--- Task directions ---
Gather every line from the entries below that includes "strumenti".

····················

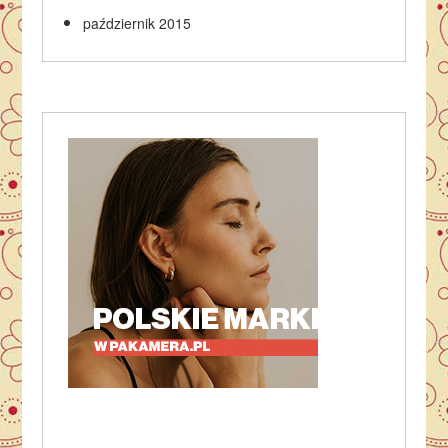
październik 2015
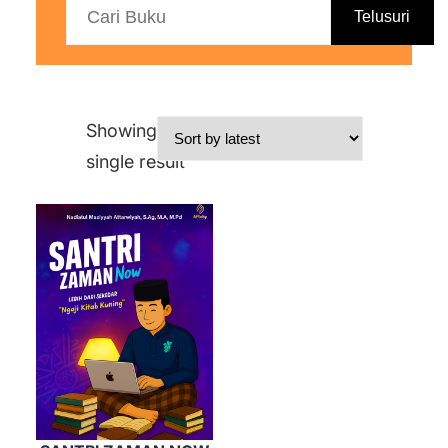
Telusuri
Showing the
single result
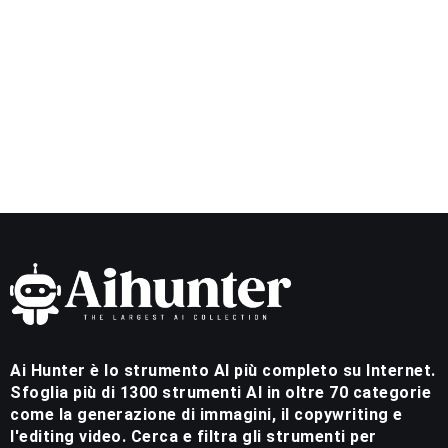
Ai Hunter è lo strumento AI più completo su Internet.
Sfoglia più di 1300 strumenti AI in oltre 70 categorie
come la generazione di immagini, il copywriting e
l'editing video. Cerca e filtra gli strumenti per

····················

--- Completed exercise ---
Sfoglia più di 1300 strumenti AI in oltre 70 categorie
l'editing video. Cerca e filtra gli strumenti per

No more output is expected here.